CHICAGO – Statin drugs, prescribed to millions of adults to ward off heart attacks and strokes, can safely reduce cholesterol levels and even reverse narrowing of the arteries in children with inherited high cholesterol, a two-year Dutch study found.
About one in 500 children worldwide is born with familial hypercholesterolemia, a condition that can lead to heart attacks in early adulthood.
Cholesterol levels fell 24 percent in children ages 8-18 who were given pravastatin, sold as Pravachol, for two years. And narrowing of arteries reversed course with no serious side effects.
Lead author Dr. Albert Wiegman said the researchers were surprised to see reversal after just two years, and said it suggests the children may be less likely to have premature heart attacks in adulthood.
Similar effects have been seen in adults.
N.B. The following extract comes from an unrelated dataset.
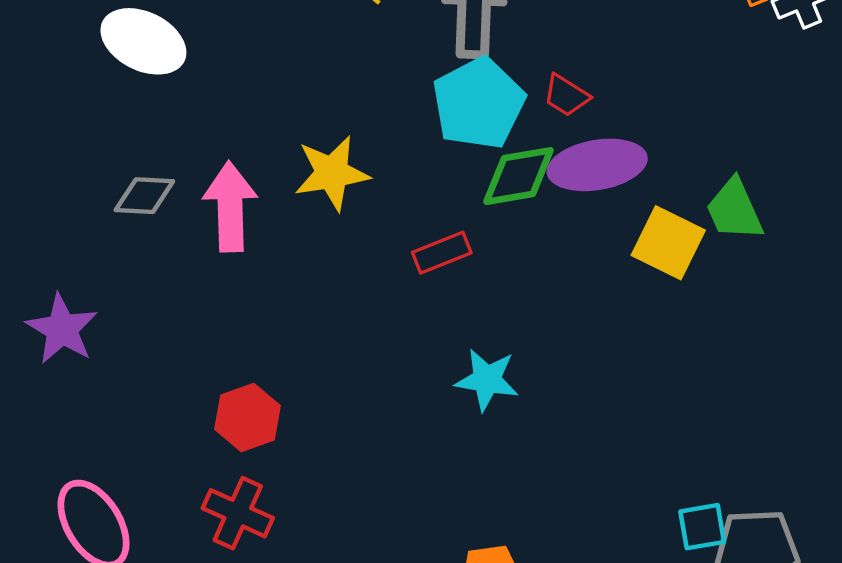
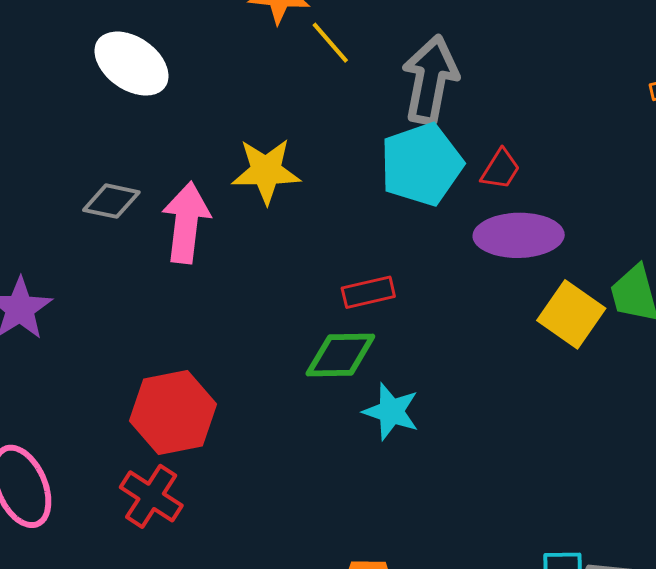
red trapezoid: (566, 95) -> (500, 169), turned -99
yellow star: (332, 173) -> (266, 171), moved
green diamond: (518, 176) -> (340, 355), moved
red hexagon: (248, 417) -> (173, 413), size x1.4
Up to now, however, research on statins in children involved short-term use of the cholesterol-lowering drugs.
Dr. Gregory Wright of Children’s Hospitals and Clinics of Minneapolis and St. Paul said the study applies only to the inherited condition, and there is no way of knowing whether statins would work as well in children who have high cholesterol because of poor diet and lack of exercise. These youngsters account for the vast majority of children with high cholesterol.
A few statins have been approved in the United States specifically to treat familial hypercholesterolemia in children.
The study appears in today’s Journal of the American Medical Association.
It was funded primarily by the Prevention Fund of the Dutch government. Bristol-Myers Squibb, which makes Pravachol, also provided funding, but was not involved in the study design or analysis, Wiegman said.